**EXERCISE:** Please write out exactly the lines from the one with "memungkinkan Yahoo Search" through the end of the data below, both ends included, and omit any pictures.

**DATA FOR THE TASK:**
──────────
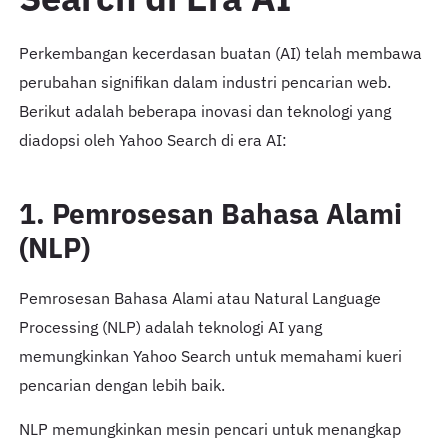
Perkembangan kecerdasan buatan (AI) telah membawa
perubahan signifikan dalam industri pencarian web.
Berikut adalah beberapa inovasi dan teknologi yang
diadopsi oleh Yahoo Search di era AI:
1. Pemrosesan Bahasa Alami
(NLP)
Pemrosesan Bahasa Alami atau Natural Language
Processing (NLP) adalah teknologi AI yang
memungkinkan Yahoo Search untuk memahami kueri
pencarian dengan lebih baik.
NLP memungkinkan mesin pencari untuk menangkap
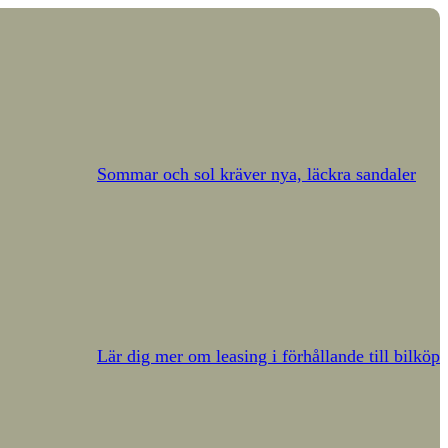
Sommar och sol kräver nya, läckra sandaler
Lär dig mer om leasing i förhållande till bilköp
──────────
**ANSWER SECTION:**
memungkinkan Yahoo Search untuk memahami kueri
pencarian dengan lebih baik.
NLP memungkinkan mesin pencari untuk menangkap
Sommar och sol kräver nya, läckra sandaler
Lär dig mer om leasing i förhållande till bilköp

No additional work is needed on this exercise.